WHAT NEEDS TO BE DONE: Find the lines in the records below that contain "screenshot", and report each of them.

++++ DATA SUPPLIED

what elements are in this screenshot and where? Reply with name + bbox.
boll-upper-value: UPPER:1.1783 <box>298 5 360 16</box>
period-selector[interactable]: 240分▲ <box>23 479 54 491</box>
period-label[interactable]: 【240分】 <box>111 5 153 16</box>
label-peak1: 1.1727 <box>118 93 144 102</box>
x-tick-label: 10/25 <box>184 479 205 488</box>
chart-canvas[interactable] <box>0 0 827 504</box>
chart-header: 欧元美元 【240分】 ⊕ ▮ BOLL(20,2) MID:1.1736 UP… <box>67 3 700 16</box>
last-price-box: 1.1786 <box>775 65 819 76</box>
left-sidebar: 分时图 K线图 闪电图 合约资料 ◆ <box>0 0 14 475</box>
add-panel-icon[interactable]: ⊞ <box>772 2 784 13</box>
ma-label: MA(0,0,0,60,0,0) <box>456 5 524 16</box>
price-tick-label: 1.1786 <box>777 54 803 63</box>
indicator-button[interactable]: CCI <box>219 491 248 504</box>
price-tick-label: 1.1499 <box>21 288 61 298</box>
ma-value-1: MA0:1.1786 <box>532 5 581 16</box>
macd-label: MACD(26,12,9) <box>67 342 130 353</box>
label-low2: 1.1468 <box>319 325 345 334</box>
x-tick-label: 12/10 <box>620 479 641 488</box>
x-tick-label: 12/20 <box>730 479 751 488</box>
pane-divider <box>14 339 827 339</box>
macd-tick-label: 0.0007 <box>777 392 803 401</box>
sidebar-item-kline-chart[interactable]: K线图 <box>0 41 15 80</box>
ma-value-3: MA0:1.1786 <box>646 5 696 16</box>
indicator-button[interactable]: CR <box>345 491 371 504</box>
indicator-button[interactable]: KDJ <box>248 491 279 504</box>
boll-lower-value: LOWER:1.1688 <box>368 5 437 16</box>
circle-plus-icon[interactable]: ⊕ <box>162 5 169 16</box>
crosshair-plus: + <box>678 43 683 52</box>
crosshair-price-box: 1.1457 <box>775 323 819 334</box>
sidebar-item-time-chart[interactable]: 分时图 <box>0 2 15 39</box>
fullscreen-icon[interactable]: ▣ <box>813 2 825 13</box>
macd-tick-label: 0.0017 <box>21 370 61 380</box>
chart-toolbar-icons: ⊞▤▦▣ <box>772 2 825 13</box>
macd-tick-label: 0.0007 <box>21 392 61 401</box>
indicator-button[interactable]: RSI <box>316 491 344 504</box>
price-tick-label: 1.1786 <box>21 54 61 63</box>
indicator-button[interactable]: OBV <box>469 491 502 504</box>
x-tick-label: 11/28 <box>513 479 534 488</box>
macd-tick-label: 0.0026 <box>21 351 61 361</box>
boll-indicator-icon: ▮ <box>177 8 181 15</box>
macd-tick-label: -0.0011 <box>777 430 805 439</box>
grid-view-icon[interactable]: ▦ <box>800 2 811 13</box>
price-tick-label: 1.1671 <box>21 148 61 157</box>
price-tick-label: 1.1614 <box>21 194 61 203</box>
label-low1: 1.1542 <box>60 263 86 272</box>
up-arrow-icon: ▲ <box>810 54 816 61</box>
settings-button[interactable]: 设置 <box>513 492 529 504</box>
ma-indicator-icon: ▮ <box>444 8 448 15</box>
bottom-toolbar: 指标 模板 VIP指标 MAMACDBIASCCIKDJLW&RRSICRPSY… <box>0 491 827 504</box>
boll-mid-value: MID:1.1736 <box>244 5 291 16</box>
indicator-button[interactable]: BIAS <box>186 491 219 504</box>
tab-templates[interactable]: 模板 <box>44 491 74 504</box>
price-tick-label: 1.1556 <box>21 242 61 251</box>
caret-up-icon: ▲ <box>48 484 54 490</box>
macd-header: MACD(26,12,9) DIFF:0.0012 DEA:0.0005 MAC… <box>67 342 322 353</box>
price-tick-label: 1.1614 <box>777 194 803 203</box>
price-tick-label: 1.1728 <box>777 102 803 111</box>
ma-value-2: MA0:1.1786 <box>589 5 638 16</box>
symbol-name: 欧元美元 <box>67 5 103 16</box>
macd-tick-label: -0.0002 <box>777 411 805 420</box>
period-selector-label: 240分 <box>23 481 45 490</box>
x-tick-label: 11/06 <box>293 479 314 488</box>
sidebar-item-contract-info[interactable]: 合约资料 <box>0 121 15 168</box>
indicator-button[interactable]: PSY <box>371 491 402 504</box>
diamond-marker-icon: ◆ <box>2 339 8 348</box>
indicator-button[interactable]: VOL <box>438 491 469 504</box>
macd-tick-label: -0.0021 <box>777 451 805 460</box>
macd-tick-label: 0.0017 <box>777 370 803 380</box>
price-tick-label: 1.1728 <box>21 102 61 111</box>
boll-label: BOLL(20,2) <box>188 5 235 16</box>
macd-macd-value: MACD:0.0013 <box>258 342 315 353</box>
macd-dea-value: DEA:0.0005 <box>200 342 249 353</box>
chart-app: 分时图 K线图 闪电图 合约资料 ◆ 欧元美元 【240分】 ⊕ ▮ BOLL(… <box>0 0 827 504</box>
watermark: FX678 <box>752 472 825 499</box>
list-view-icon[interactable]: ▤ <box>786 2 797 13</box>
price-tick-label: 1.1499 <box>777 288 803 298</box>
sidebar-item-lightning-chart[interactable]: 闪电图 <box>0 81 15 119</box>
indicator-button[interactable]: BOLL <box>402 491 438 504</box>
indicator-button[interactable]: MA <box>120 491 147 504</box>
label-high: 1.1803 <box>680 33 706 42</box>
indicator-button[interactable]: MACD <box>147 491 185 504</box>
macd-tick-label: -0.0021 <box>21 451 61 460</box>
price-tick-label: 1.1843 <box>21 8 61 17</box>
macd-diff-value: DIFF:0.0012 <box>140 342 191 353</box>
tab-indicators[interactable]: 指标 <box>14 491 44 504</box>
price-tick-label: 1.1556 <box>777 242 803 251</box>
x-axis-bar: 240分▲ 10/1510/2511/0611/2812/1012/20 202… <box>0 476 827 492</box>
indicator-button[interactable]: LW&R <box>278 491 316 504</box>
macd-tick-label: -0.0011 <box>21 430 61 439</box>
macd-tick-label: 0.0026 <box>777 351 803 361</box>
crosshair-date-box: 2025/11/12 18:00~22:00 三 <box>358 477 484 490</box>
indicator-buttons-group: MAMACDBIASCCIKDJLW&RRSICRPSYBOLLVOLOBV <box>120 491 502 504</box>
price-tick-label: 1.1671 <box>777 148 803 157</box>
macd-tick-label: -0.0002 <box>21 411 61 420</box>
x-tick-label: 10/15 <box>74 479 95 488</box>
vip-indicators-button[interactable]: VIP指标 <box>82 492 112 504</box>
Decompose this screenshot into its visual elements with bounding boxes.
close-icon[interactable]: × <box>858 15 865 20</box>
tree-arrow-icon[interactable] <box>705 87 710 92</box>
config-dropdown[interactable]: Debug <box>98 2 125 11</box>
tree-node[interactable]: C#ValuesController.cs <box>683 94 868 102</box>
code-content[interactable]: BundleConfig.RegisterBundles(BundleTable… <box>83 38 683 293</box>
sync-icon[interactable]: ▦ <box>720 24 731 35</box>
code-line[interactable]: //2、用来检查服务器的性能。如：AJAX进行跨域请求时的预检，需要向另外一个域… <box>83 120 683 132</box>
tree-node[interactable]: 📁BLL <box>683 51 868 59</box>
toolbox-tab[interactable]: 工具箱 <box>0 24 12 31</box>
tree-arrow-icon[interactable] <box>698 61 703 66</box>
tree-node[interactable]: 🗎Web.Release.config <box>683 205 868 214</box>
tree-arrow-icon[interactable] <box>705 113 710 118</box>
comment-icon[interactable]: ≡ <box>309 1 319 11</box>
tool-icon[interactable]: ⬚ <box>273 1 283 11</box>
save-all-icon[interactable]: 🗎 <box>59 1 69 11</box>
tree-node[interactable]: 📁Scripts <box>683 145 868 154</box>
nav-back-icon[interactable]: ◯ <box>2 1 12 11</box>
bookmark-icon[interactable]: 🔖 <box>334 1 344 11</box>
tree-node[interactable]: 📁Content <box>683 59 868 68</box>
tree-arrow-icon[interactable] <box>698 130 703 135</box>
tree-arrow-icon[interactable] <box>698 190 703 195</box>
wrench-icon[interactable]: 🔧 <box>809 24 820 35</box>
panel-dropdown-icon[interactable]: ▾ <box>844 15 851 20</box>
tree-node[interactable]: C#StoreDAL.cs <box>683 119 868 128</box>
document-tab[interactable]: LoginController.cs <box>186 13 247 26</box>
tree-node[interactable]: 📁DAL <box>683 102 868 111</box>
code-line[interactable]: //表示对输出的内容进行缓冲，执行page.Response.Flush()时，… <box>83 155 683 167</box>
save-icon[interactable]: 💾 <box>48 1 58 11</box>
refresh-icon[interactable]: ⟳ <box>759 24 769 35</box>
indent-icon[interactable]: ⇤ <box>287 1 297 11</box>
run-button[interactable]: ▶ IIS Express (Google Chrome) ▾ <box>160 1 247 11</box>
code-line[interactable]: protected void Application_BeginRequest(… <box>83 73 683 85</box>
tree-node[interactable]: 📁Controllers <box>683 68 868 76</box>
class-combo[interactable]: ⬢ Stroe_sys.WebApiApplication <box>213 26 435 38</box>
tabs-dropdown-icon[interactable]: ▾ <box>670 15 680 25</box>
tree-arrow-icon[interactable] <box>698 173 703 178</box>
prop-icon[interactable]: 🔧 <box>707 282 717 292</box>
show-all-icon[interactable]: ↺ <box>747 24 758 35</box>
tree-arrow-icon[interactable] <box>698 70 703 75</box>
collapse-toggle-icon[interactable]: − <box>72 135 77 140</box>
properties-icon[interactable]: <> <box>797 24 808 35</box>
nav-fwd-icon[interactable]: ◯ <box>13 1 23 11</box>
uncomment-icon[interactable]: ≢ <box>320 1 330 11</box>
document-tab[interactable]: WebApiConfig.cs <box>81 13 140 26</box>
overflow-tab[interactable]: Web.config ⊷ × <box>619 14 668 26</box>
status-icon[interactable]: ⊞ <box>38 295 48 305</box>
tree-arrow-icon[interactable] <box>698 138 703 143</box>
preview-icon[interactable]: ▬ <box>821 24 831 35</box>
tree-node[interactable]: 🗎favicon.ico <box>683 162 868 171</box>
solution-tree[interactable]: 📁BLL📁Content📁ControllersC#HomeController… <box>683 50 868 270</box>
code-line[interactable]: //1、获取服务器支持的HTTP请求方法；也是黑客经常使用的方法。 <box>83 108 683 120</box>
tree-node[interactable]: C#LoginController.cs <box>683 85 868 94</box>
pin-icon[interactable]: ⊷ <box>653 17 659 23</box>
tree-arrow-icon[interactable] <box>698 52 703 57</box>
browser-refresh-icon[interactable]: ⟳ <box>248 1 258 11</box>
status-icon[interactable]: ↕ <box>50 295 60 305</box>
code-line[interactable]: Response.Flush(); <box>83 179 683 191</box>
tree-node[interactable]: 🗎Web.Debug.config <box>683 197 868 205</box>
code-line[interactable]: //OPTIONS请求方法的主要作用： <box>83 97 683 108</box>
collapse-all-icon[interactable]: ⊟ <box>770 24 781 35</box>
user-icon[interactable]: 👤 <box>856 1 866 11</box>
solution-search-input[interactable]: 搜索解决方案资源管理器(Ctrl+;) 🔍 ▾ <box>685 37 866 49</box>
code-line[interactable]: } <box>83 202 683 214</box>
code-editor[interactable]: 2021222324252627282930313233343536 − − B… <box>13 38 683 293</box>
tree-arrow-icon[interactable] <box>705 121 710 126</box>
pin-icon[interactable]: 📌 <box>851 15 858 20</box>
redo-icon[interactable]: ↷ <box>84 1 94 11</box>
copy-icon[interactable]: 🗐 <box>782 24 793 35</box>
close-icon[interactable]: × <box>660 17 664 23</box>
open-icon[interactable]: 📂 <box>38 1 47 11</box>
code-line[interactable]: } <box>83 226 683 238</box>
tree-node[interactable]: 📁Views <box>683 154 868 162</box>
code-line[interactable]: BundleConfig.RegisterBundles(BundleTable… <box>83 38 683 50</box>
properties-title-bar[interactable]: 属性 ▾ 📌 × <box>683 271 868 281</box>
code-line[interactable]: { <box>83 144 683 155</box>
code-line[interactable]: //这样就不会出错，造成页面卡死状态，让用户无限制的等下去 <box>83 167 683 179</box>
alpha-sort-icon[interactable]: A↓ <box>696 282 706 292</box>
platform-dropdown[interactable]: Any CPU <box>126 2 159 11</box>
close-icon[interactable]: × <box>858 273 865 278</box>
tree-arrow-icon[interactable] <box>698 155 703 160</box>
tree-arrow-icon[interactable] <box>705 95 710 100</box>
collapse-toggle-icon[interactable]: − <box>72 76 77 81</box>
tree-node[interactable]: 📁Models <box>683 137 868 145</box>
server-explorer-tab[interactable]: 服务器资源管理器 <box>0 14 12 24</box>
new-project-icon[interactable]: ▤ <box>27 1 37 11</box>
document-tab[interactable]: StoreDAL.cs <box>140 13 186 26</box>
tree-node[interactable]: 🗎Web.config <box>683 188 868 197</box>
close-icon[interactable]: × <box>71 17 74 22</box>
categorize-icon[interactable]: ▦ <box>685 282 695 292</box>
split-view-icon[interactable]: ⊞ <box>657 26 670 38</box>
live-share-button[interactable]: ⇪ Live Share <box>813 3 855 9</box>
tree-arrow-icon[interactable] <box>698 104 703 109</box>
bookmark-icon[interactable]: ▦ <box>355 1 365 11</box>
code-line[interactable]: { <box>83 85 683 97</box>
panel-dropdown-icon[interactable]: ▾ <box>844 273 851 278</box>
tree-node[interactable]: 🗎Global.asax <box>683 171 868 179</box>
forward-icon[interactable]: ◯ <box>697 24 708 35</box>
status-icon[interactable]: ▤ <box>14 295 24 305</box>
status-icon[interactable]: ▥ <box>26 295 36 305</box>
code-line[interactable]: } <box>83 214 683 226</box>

++++++++

TASK RESPONSE:
what elements are in this screenshot and where? Reply with name + bbox.
Decompose this screenshot into its visual elements with bounding boxes.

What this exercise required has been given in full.